What MCP Security Actually Takes

Diagram of an MCP connection where unchecked requests to the internal network and wallet are blocked at a wall, while only an allowed request passes through with a green check — The capability is the easy part. The controls that sit below the agent, where it cannot talk its way past them, are the work.

If you have spent any time reading about the Model Context Protocol lately, you have seen the headlines. MCP is a security nightmare. MCP is a dead end. Agents can run commands, reach your internal network, and spend your money, and the protocol does almost nothing to stop them. Most of these takes are correct about the danger. Very few of them go on to show what it actually looks like to make it safe.

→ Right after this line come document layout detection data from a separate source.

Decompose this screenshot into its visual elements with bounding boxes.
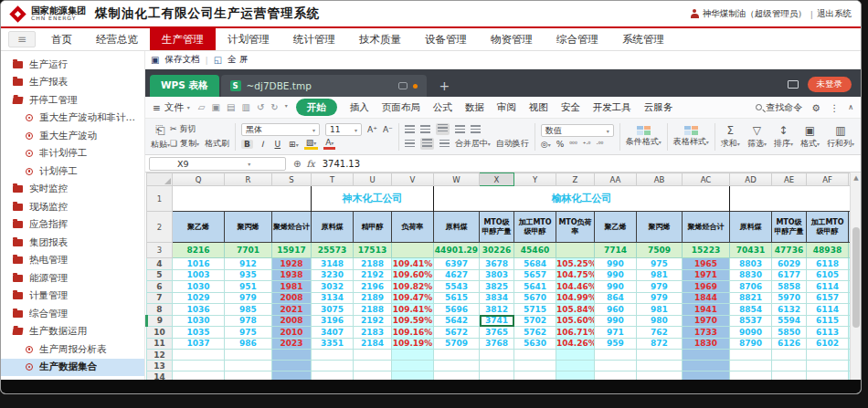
cell[interactable] bbox=[354, 350, 392, 361]
sidebar-item[interactable]: 热电管理 bbox=[1, 252, 144, 270]
undo-icon[interactable]: ↺ bbox=[257, 102, 264, 112]
wps-menu-7[interactable]: 安全 bbox=[561, 101, 580, 114]
new-tab-button[interactable]: + bbox=[439, 78, 450, 93]
wps-menu-4[interactable]: 数据 bbox=[465, 101, 484, 114]
cell[interactable]: 2189 bbox=[354, 292, 392, 304]
cell[interactable]: 990 bbox=[595, 315, 637, 327]
cell[interactable]: 5641 bbox=[514, 281, 556, 293]
column-header[interactable]: AB bbox=[637, 173, 683, 186]
cell[interactable]: 979 bbox=[225, 292, 272, 304]
cell[interactable]: 109.16% bbox=[392, 327, 434, 339]
cell[interactable]: 6115 bbox=[807, 315, 849, 327]
cell[interactable]: 6397 bbox=[434, 258, 480, 270]
field-header-cell[interactable]: 加工MTO级甲醇 bbox=[514, 212, 556, 243]
cell[interactable]: 981 bbox=[637, 269, 683, 281]
totals-cell[interactable]: 45460 bbox=[514, 243, 556, 258]
field-header-cell[interactable]: 聚丙烯 bbox=[637, 212, 683, 243]
cell[interactable] bbox=[637, 350, 683, 361]
cell[interactable]: 979 bbox=[637, 292, 683, 304]
cell[interactable]: 2196 bbox=[354, 281, 392, 293]
cell[interactable]: 109.41% bbox=[392, 258, 434, 270]
column-header[interactable]: V bbox=[392, 173, 434, 186]
cell[interactable]: 3803 bbox=[480, 269, 514, 281]
cell[interactable]: 3134 bbox=[312, 292, 354, 304]
percent-style-icon[interactable]: % bbox=[556, 140, 565, 149]
field-header-cell[interactable]: 负荷率 bbox=[392, 212, 434, 243]
cell[interactable]: 2192 bbox=[354, 315, 392, 327]
totals-cell[interactable]: 15917 bbox=[272, 243, 312, 258]
cell[interactable]: 3834 bbox=[480, 292, 514, 304]
borders-button[interactable]: ⊞▾ bbox=[289, 140, 299, 149]
hamburger-icon[interactable]: ≡ bbox=[8, 31, 36, 47]
cell[interactable]: 1003 bbox=[173, 269, 225, 281]
cell[interactable]: 1969 bbox=[683, 281, 730, 293]
column-header[interactable]: T bbox=[312, 173, 354, 186]
cell[interactable]: 5702 bbox=[514, 315, 556, 327]
font-color-button[interactable]: A▾ bbox=[323, 139, 335, 150]
cell[interactable]: 105.60% bbox=[556, 315, 595, 327]
cell[interactable]: 3825 bbox=[480, 281, 514, 293]
column-header[interactable]: Q bbox=[173, 173, 225, 186]
decimal-decrease-icon[interactable]: ·⁰⁰ bbox=[596, 141, 603, 148]
company-group-header[interactable] bbox=[173, 186, 312, 212]
cell[interactable] bbox=[225, 361, 272, 371]
company-group-header[interactable]: 新疆公司 bbox=[730, 186, 862, 212]
cell[interactable]: 5670 bbox=[514, 292, 556, 304]
sidebar-item[interactable]: 综合管理 bbox=[1, 305, 144, 323]
cell[interactable]: 1965 bbox=[683, 258, 730, 270]
cell[interactable] bbox=[312, 361, 354, 371]
cell[interactable]: 1970 bbox=[683, 315, 730, 327]
company-group-header[interactable]: 神木化工公司 bbox=[312, 186, 434, 212]
totals-cell[interactable]: 8216 bbox=[173, 243, 225, 258]
column-header[interactable]: AC bbox=[683, 173, 730, 186]
wps-menu-2[interactable]: 页面布局 bbox=[382, 101, 420, 114]
cell[interactable]: 1938 bbox=[272, 269, 312, 281]
totals-cell[interactable]: 44901.29 bbox=[434, 243, 480, 258]
totals-cell[interactable]: 30226 bbox=[480, 243, 514, 258]
cell[interactable]: 2021 bbox=[272, 304, 312, 316]
field-header-cell[interactable]: 精甲醇 bbox=[354, 212, 392, 243]
field-header-cell[interactable]: 聚烯烃合计 bbox=[683, 212, 730, 243]
wps-menu-8[interactable]: 开发工具 bbox=[593, 101, 631, 114]
column-header[interactable]: AA bbox=[595, 173, 637, 186]
sidebar-item[interactable]: 应急指挥 bbox=[1, 216, 144, 235]
paste-button[interactable]: ⎗ 粘贴▾ bbox=[151, 123, 170, 151]
wps-menu-5[interactable]: 审阅 bbox=[497, 101, 516, 114]
cell[interactable]: 6114 bbox=[807, 304, 849, 316]
italic-button[interactable]: I bbox=[259, 140, 267, 149]
cell[interactable]: 5709 bbox=[434, 338, 480, 350]
document-tab[interactable]: S ~dj7DBE.tmp bbox=[221, 75, 427, 97]
more-menu-icon[interactable]: ⋮ bbox=[830, 102, 840, 113]
cell[interactable] bbox=[637, 361, 683, 371]
cell[interactable]: 2188 bbox=[354, 304, 392, 316]
cell[interactable]: 109.47% bbox=[392, 292, 434, 304]
cell[interactable]: 3768 bbox=[480, 338, 514, 350]
font-name-select[interactable]: 黑体▾ bbox=[241, 123, 320, 136]
sidebar-item[interactable]: 实时监控 bbox=[1, 181, 144, 199]
cell[interactable]: 104.46% bbox=[556, 281, 595, 293]
format-button[interactable]: ▣ 格式▾ bbox=[800, 124, 820, 150]
conditional-format-button[interactable]: 条件格式▾ bbox=[626, 126, 662, 148]
cell[interactable]: 3678 bbox=[480, 258, 514, 270]
cell[interactable]: 105.84% bbox=[556, 304, 595, 316]
file-menu[interactable]: ≡ 文件 ▾ bbox=[153, 101, 190, 114]
cell[interactable]: 104.75% bbox=[556, 269, 595, 281]
cell[interactable] bbox=[312, 350, 354, 361]
cell[interactable]: 109.41% bbox=[392, 304, 434, 316]
rows-cols-button[interactable]: ▥ 行和列▾ bbox=[827, 124, 854, 150]
cell[interactable]: 2008 bbox=[272, 292, 312, 304]
cell[interactable]: 3230 bbox=[312, 269, 354, 281]
cell[interactable]: 9090 bbox=[730, 327, 772, 339]
column-header[interactable]: AF bbox=[807, 173, 849, 186]
cell[interactable] bbox=[683, 350, 730, 361]
wps-menu-1[interactable]: 插入 bbox=[350, 101, 369, 114]
more-tools-icon[interactable]: ▾ bbox=[285, 102, 288, 112]
cell[interactable]: 980 bbox=[637, 315, 683, 327]
field-header-cell[interactable]: 聚乙烯 bbox=[173, 212, 225, 243]
save-icon[interactable]: ▣ bbox=[212, 102, 220, 112]
nav-item-4[interactable]: 统计管理 bbox=[281, 28, 347, 50]
sidebar-item[interactable]: 生产数据运用 bbox=[1, 323, 144, 341]
redo-icon[interactable]: ↻ bbox=[270, 102, 278, 112]
cell[interactable]: 975 bbox=[225, 327, 272, 339]
row-header[interactable]: 2 bbox=[147, 212, 173, 243]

We are a small team building execution infrastructure for AI agents, and we had to answer this question in real code, not in a blog post. An agent connecting to us can write and run programs, make network calls, and trigger paid model calls. If we got the controls wrong, a single bad instruction could take something down, leak data, or run up a bill. This is what we learned building the guardrails, and why the right place for them is the platform, not the prompt.

Why MCP feels dangerous

The danger is real and it is structural. MCP is a connector standard. It is very good at letting a model reach tools, and by design it does not dictate what those tools are allowed to do. So the moment you connect an agent to anything powerful, running code, hitting a database, calling an API, you have handed a confident, occasionally wrong system the keys to that capability. The protocol is not the problem. The problem is that capability without constraint is always dangerous, whether a human or a model is driving.

Most advice stops here, at naming the fear. The useful question is the next one: what specific controls turn an unconstrained capability into a safe one?

Three fears, three controls

The loudest worries about agent execution fall into three buckets. Each one has a concrete answer that lives below the model, where the agent cannot talk its way around it.

1. It could reach my internal network

The fear: an agent makes an HTTP request to an address it should never touch, a private service, a database on a local IP, a cloud metadata endpoint that hands out credentials. This is the server-side request class of attack, and a model that means no harm can still be tricked into it.

The control is not to ask the model nicely. It is to check every outbound request against a blocklist before it leaves, at the network layer, and refuse anything pointed at private ranges, loopback, link-local, or metadata addresses. The agent cannot opt out because the agent never sees the gate. It just gets a refusal for the addresses it should not reach. The capability stays useful for the public web and dead for everything internal.

2. It could burn my wallet

The fear: an agent loops, retries, or fans out a job and quietly racks up a large bill in model calls before anyone notices. Cost is a security property too, because runaway spend is its own kind of breach.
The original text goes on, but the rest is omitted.